From the very beginning of the public debate over partial-birth abortions, many traditional adversaries in previous abortion debates have found common ground. The abortion debate in this country has often broken down over key paradigms of how to protect critical human interests. Using the "rights" language that sets parent against fetus in a competition over whose power will be paramount and whether power will be equalized in the decision-making process has often separated potential allies who would seek to protect the fabric of life from all forms of violence. 

 

Rights language is quite effective in protecting the dignity of the individual from the potential violence of the state. It is not always so helpful in protecting relationships between people because it is focused on power, on win or lose. Out of the social fabric of community, it is not the language of dialogue, relationship building, community building.

 

So "right-to-lifers" will insist on the rights of the human fetus as against the parent or any other agent who wishes to abort him/her. "Right-to-choosers" will insist on the rights of the mother or parents to make the decision, unencumbered by burdens or regulations set by the state.

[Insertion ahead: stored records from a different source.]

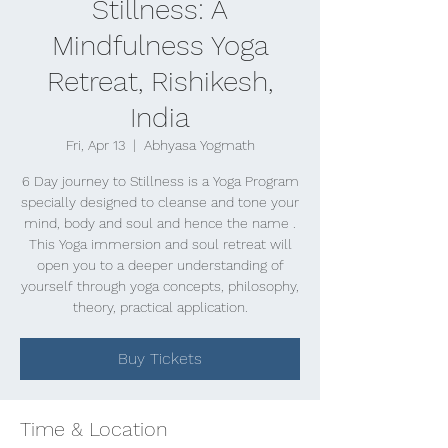
Stillness: A
Mindfulness Yoga
Retreat, Rishikesh,
India
Fri, Apr 13
  |  
Abhyasa Yogmath
6 Day journey to Stillness is a Yoga Program
specially designed to cleanse and tone your
mind, body and soul and hence the name .
This Yoga immersion and soul retreat will
open you to a deeper understanding of
yourself through yoga concepts, philosophy,
theory, practical application.
Buy Tickets
Time & Location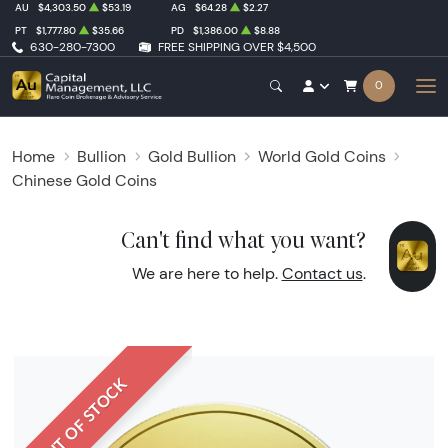
AU
$4,303.50
$53.19
AG
$64.28
$2.27
PT
$1,777.80
$35.66
PD
$1,386.00
$8.88
630-280-7300
FREE SHIPPING OVER $4,500
0
Home
Bullion
Gold Bullion
World Gold Coins
Chinese Gold Coins
Can't find what you want?
We are here to help.
Contact us
.
OUT OF STOCK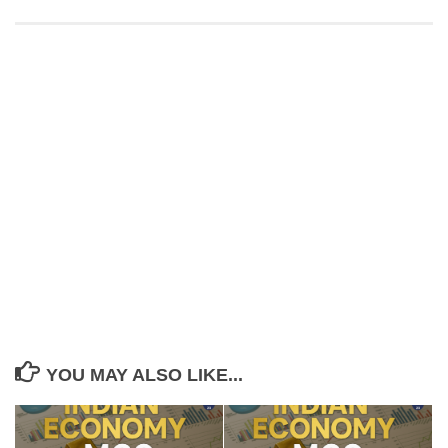
YOU MAY ALSO LIKE...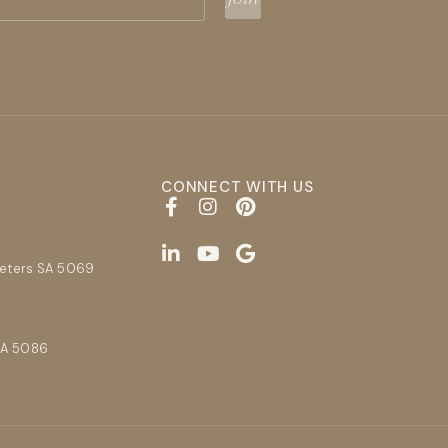
CONNECT WITH US
E
Peters SA 5069
SA 5086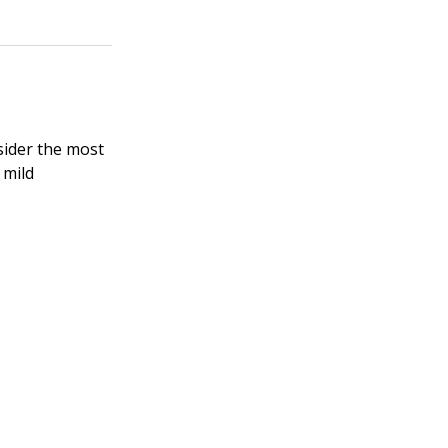
nsider the most
 mild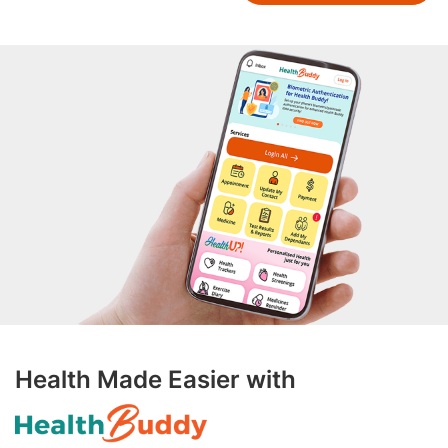
Health Made Easier with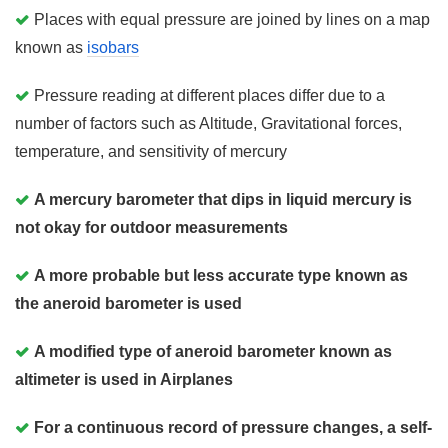
Places with equal pressure are joined by lines on a map
known as
isobars
Pressure reading at different places differ due to a
number of factors such as Altitude, Gravitational forces,
temperature, and sensitivity of mercury
A mercury barometer that dips in liquid mercury is
not okay for outdoor measurements
A more probable but less accurate type known as
the aneroid barometer is used
A modified type of aneroid barometer known as
altimeter is used in Airplanes
For a continuous record of pressure changes, a self-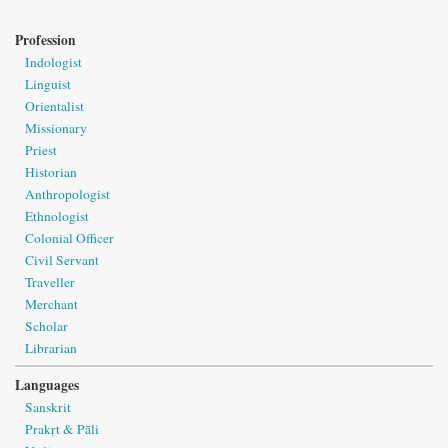
Profession
Indologist
Linguist
Orientalist
Missionary
Priest
Historian
Anthropologist
Ethnologist
Colonial Officer
Civil Servant
Traveller
Merchant
Scholar
Librarian
Languages
Sanskrit
Prakṛt & Pāli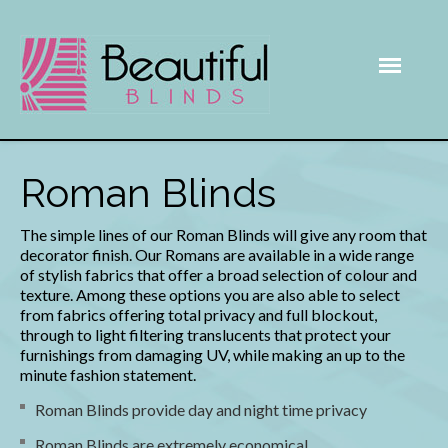
Roman Blinds
The simple lines of our Roman Blinds will give any room that
decorator finish. Our Romans are available in a wide range
of stylish fabrics that offer a broad selection of colour and
texture. Among these options you are also able to select
from fabrics offering total privacy and full blockout,
through to light filtering translucents that protect your
furnishings from damaging UV, while making an up to the
minute fashion statement.
Roman Blinds provide day and night time privacy
Roman Blinds are extremely economical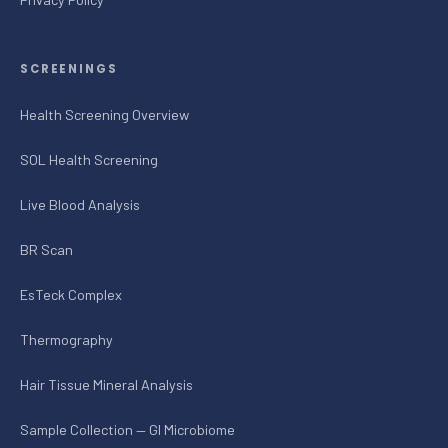
SCREENINGS
Health Screening Overview
SOL Health Screening
Live Blood Analysis
BR Scan
EsTeck Complex
Thermography
Hair Tissue Mineral Analysis
Sample Collection — GI Microbiome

A conflict is established and no public policy has yet to be articulated that has satisfied the differing sides.

 

The partial-birth abortion ban, however, has brought many from both sides together around a common cause. The procedure at issue does not passively abort a fetus at some indeterminate moment of fetal development. For the first clear time in memory, at issue is the direct taking of the life of a nearly fully-formed fetus who may well be viable. All of the wraps of ambiguity are removed in this clear policy issue. Even abortion rights activists paused and began pondering the limits on when fetal life can be taken with moral and legal impunity. The abstract conversation about rights on both sides came to an abrupt end in the face of the direct taking of the life of a nearly born fetus. The very raising of the question seemed to sober everyone in the debate as the realization emerged of how far we had come in society. Even the calmest of voices began wondering whether the procedure verges on open infanticide.

 

The medical response began to obfuscate the question again as voices for the professions began arguing that the state should not be second-guessing physicians in their diagnoses and treatment plans. A committee of the American Medical Association came forward and stated that this "medical treatment" was not medically necessary even though the full body would not endorse the conclusion.

 

Well over a million unborn lives are aborted each year in the United States. Not only should the brutality of the partial-birth abortion procedure be banned from the United States by law, but hopefully the debate itself will help our nation better come to see that fetal life is of the very same fabric as the life that pulses in the veins of all of us. Our cavalier dismissal of this life as the object of a "rights" analysis crushes in the face of the partial-birth abortion debate because suddenly we all realize how far we have come in trivializing fetal life. The social violence with which we have so easily come to the termination of well over a million fetuses each year without adequate comment must continue to give us pause even after the partial-birth abortion ban has been decided upon. Do we value, honor, treasure, protect the renewal of our human life that comes to us in the precious gift of each fetus, or have our abstract analyses and public arguments of these decades deadened us to the growing violence of our social choice for abortion on demand? Failure to pass and sign the partial-birth abortion ban is unthinkable to us as proponents of a consistent ethic of life.